Description of the task: Among the records, which lines hold the word "sich"? Pick them out.

Source material:
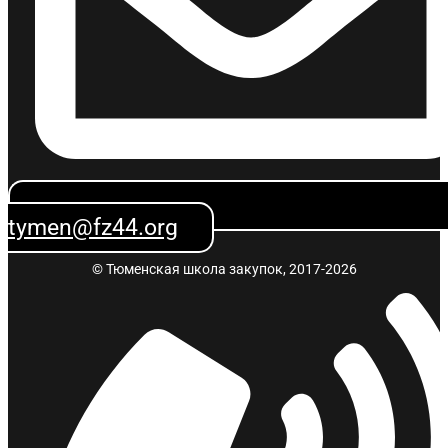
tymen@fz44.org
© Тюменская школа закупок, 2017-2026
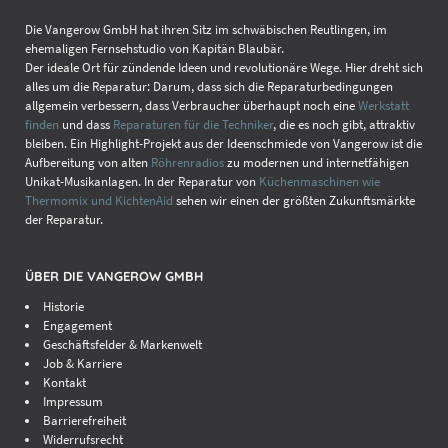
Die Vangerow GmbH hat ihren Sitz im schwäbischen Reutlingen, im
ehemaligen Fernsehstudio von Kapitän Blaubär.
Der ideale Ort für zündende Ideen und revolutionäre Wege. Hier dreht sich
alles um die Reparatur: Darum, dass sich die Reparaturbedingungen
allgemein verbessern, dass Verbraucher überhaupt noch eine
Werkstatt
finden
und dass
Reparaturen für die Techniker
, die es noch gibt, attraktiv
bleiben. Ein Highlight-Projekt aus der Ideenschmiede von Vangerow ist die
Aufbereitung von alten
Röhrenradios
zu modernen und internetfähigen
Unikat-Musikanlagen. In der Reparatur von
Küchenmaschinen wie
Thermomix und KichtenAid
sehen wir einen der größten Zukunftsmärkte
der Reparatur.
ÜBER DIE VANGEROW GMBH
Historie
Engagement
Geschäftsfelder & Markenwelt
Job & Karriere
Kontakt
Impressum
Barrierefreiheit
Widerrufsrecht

Completed task:
Der ideale Ort für zündende Ideen und revolutionäre Wege. Hier dreht sich
alles um die Reparatur: Darum, dass sich die Reparaturbedingungen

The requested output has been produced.